## Exercise directions
Exact reproduction required: the lines below from the line with "lo rendelések személyes átvétele a Chilimánia" to the line with "Szombat:10:00-13:00", both ends included, and no others.

Saved data entries
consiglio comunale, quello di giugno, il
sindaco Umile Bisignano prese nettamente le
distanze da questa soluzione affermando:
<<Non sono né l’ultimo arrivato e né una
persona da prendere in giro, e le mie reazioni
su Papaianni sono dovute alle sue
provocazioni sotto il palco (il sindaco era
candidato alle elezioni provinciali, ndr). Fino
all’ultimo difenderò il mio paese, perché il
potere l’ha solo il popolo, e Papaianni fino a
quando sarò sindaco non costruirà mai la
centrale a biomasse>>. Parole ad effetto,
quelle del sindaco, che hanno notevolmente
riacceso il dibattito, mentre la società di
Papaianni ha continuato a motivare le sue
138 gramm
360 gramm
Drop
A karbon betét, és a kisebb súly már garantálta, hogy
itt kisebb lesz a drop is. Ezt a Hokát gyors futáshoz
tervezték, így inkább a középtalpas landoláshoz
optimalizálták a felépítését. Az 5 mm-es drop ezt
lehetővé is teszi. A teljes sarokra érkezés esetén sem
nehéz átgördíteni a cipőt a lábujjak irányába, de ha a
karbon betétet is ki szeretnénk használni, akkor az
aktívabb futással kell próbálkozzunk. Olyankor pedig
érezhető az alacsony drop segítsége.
---
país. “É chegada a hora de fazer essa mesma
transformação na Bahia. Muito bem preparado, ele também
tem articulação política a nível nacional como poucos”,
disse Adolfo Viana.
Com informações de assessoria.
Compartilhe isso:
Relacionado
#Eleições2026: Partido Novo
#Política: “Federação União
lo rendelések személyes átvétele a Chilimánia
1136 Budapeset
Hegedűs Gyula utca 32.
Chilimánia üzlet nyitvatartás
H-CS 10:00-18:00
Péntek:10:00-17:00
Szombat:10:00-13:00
--
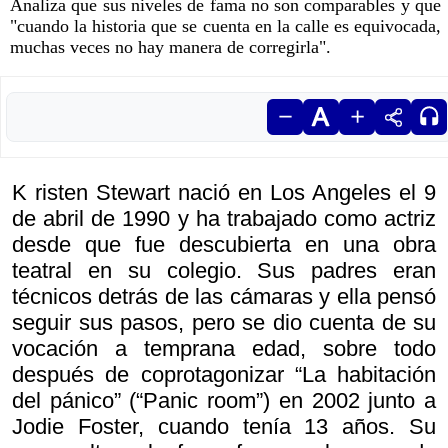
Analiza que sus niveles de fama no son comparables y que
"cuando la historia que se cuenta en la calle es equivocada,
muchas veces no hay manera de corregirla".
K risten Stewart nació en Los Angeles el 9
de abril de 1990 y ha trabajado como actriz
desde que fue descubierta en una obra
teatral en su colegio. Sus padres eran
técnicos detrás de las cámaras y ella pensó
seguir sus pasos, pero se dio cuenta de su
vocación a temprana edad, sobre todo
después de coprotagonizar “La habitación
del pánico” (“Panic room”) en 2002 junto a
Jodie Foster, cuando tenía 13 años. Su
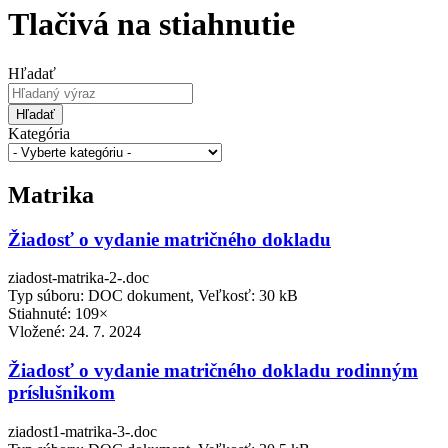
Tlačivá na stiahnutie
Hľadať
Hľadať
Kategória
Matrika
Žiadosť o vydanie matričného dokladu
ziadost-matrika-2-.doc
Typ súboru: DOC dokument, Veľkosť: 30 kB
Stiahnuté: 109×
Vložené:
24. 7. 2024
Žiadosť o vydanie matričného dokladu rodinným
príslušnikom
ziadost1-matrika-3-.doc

## Result of the task
lo rendelések személyes átvétele a Chilimánia
1136 Budapeset
Hegedűs Gyula utca 32.
Chilimánia üzlet nyitvatartás
H-CS 10:00-18:00
Péntek:10:00-17:00
Szombat:10:00-13:00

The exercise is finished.